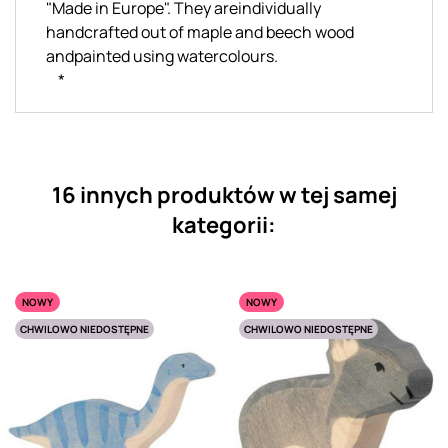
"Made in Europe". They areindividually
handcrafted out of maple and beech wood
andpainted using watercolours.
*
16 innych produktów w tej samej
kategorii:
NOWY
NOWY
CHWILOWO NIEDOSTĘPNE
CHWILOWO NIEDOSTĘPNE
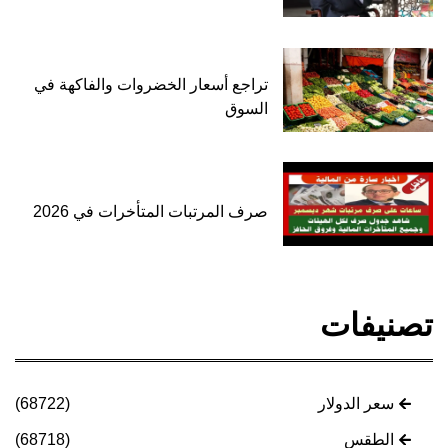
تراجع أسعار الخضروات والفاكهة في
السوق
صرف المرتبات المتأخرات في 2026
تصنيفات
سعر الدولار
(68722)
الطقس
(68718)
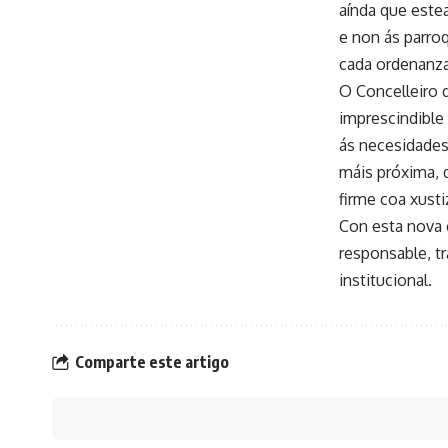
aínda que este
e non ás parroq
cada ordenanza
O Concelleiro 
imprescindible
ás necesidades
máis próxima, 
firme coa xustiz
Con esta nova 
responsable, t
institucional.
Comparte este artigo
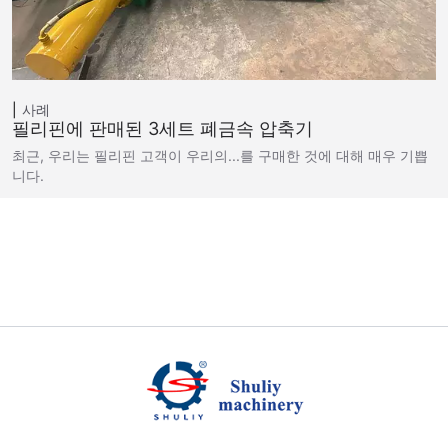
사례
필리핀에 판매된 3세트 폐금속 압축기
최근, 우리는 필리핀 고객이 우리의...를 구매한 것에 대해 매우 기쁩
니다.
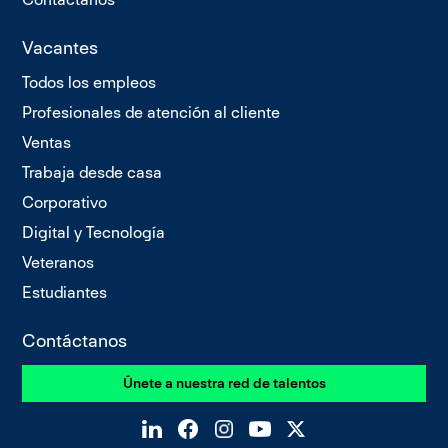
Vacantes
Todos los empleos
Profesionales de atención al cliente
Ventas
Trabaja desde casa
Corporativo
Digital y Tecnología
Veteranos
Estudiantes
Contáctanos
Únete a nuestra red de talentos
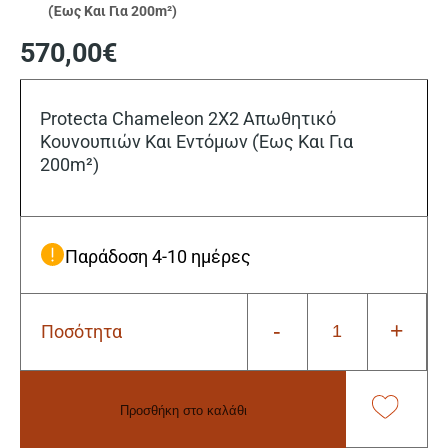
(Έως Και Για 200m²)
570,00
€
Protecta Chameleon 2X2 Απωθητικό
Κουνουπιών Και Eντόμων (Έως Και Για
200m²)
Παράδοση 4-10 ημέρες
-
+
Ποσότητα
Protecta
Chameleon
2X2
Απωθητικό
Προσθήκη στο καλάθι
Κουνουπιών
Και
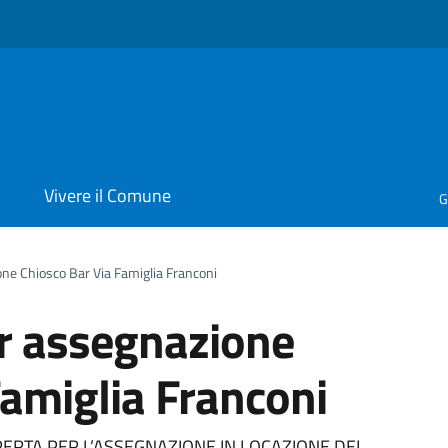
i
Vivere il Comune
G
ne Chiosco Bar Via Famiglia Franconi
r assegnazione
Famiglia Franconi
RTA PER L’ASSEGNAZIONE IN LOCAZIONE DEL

■ **Work to be completed**
Only an exact copy of the lines from the one with "e non ás parroq" through the last line of the listing should be given; pictures must not be included.

■ **Exercise response**
e non ás parroq
cada ordenanza
O Concelleiro 
imprescindible
ás necesidades
máis próxima, 
firme coa xustiz
Con esta nova 
responsable, t
institucional.
Comparte este artigo
사례
필리핀에 판매된 3세트 폐금속 압축기
최근, 우리는 필리핀 고객이 우리의...를 구매한 것에 대해 매우 기쁩
니다.
Vacantes
Todos los empleos
Profesionales de atención al cliente
Ventas
Trabaja desde casa
Corporativo
Digital y Tecnología
Veteranos
Estudiantes
Contáctanos
Únete a nuestra red de talentos
(Έως Και Για 200m²)
570,00
€
Protecta Chameleon 2X2 Απωθητικό
Κουνουπιών Και Eντόμων (Έως Και Για
200m²)
Παράδοση 4-10 ημέρες
-
+
Ποσότητα
Protecta
Chameleon
2X2
Απωθητικό
Προσθήκη στο καλάθι
Κουνουπιών
Και
i
Vivere il Comune
G
ne Chiosco Bar Via Famiglia Franconi
r assegnazione
Famiglia Franconi
RTA PER L’ASSEGNAZIONE IN LOCAZIONE DEL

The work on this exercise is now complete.